Introduction
When the history of the field of science is re-visited, it becomes practically impossible to bypass the name of Albert Einstein. His role and contribution in the field of science is doubtless great. Although deceased almost fifty years ago, Einstein remains one of the worldwide recognized physicists of the twentieth century. His image still remains live in the minds of many especially the scientists in various field in which Einstein influenced. In addition, his reputation has totally refused to go away, gaining fame each passing day. But how do people know Einstein? Generally the physicist is recognized for two things; first, he was “a shaggy-haired genius” and as years went by he left his hair to grow long though this can be attributed to the trend of the moment which was regarded as fashionable (Goldsmith and Bartusiak, 2008, p.9); second, Einstein is remembered for formulating a formula in the field of physics-E=mc2, though with time the symbol has assumed different symbols but which mean the same thing (Goldsmith and Bartusiak, 2008, p.9). The formula has been utilized at providing solution to the puzzles of the nature. Basically, E=mc2 gives the description of the amount of energy (E) which is the energy mass that is found in each object that has an amount of mass (m); speed is denoted by (c) and the square on it implies that, regardless of the size of the object whether small or big, it possess an enormous energy of mass (Goldsmith and Bartusiak, 2008, p.9).
Einstein’s Background
Albert Einstein, described as one of the greatest physicians of his time, was born of Jewish parents in the town of Ulm in Southern Germany on 14 March 1879. However, the history literatures have not been able to locate the house in which the great scientist was born because it is believed to have been destroyed by a bomb attack of 1945 (Whitrow, 1973, p.1). Einstein’s father moved his family to Bavarian which was the capital of Munich when the young Albert was one year old. The region was a suburb and it was in this region where Einstein’s father known as, Hermann Einstein, operated a small electrochemical factory together with his brother. At the same time, Einstein had a sister known as Maja who was one year younger than him (Whitrow, 1973, p.1).

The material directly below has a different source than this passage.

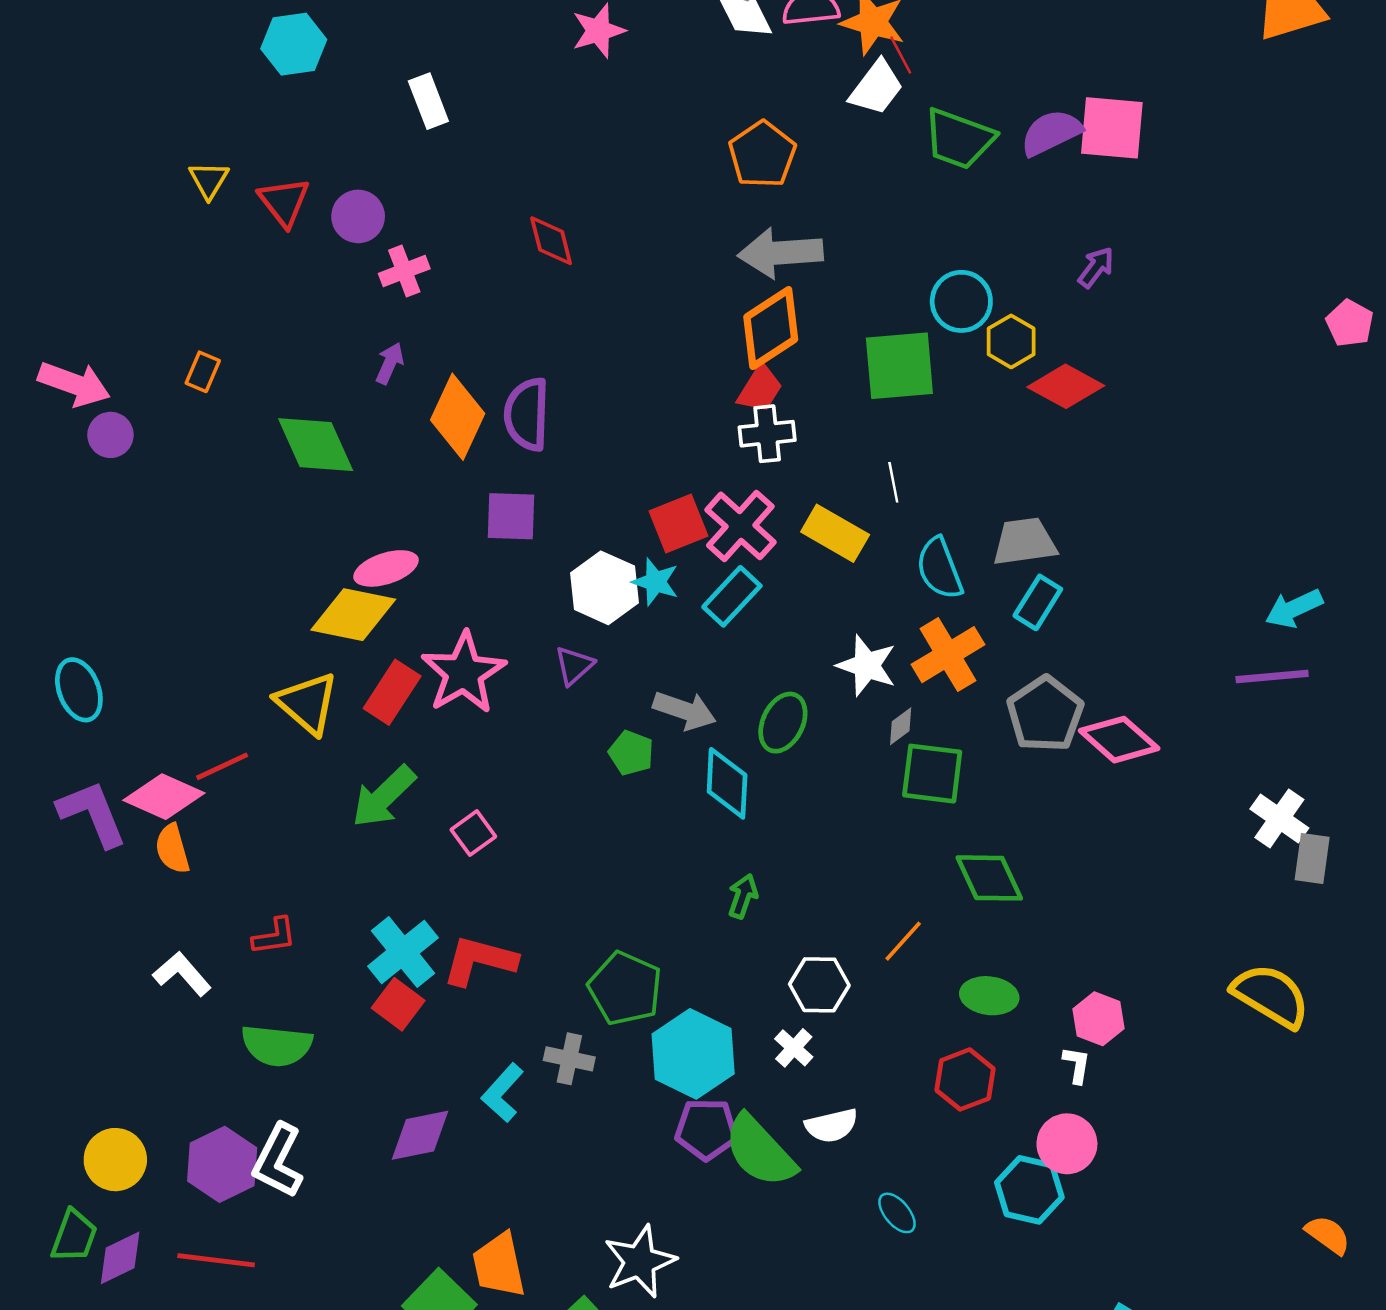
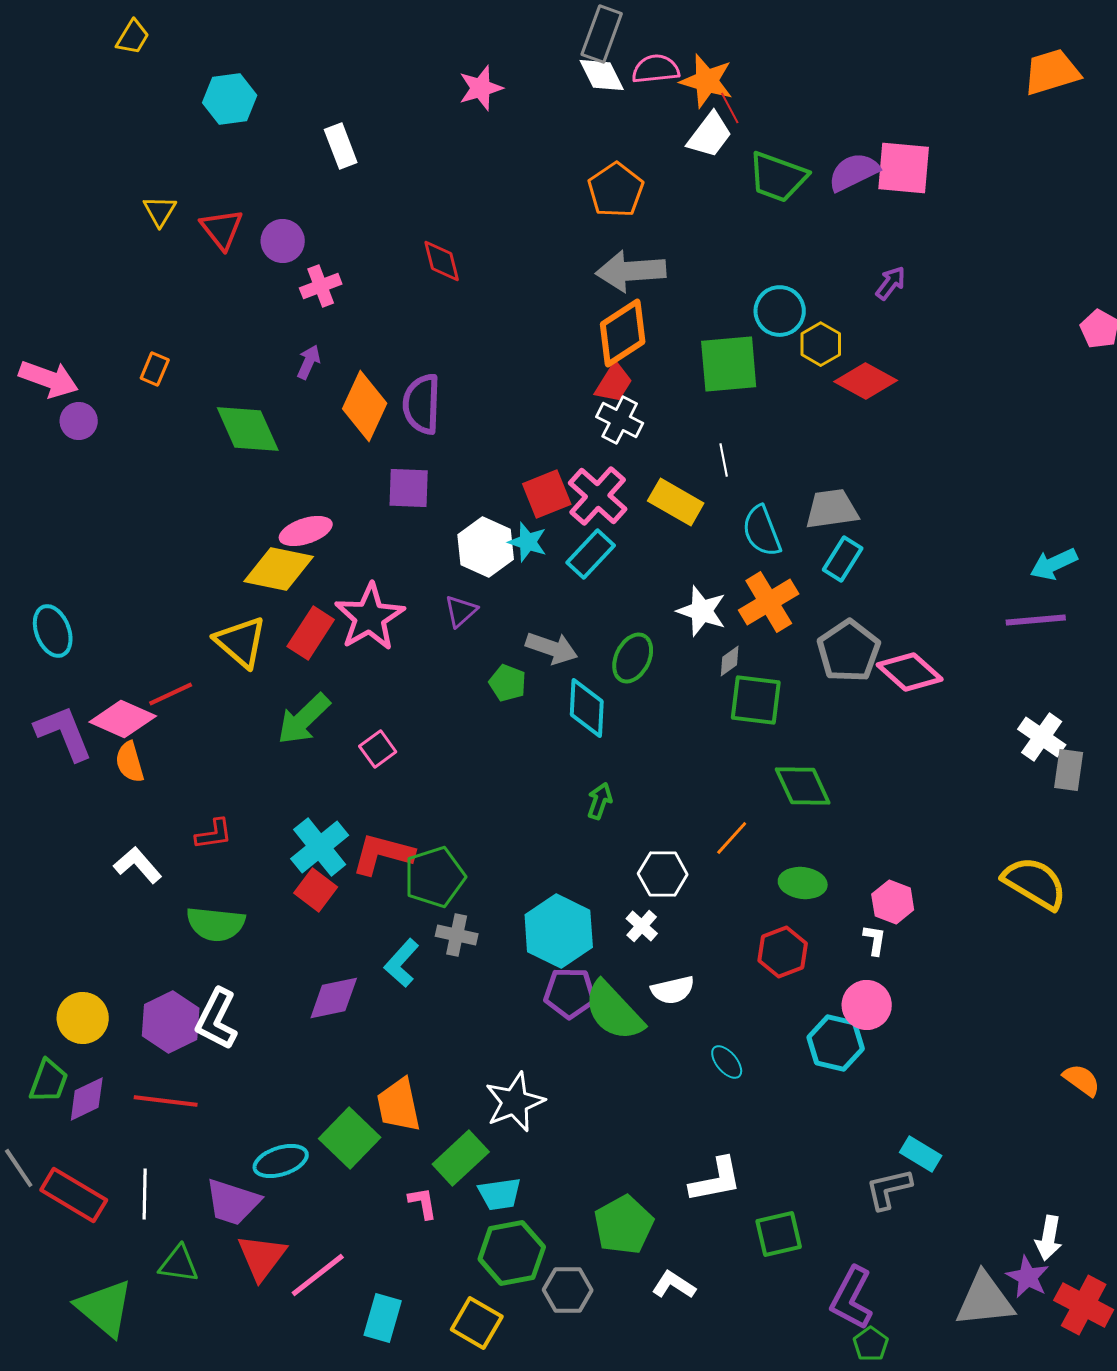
white cross: (767, 434) -> (620, 420), turned 33
green pentagon: (625, 988) -> (435, 877), moved, turned 30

Albert’s father has been described to have been incompetent person who in many instances did not succeed in his business ventures. Indeed, his mother, who was known as Pauline Koch is the one who injected and portrayed a strong character in the business and this is the reason why the business had some life. Furthermore, Einstein’s mother had a strong and undisputed love for Germany classical music specifically the Beethoven’s piano sonatas. However, to an extent, Einstein’s two parents did not stimulate his intellectual curiosity but was largely influenced by his uncle who was a trained engineer (Whitrow, 1973, p.1).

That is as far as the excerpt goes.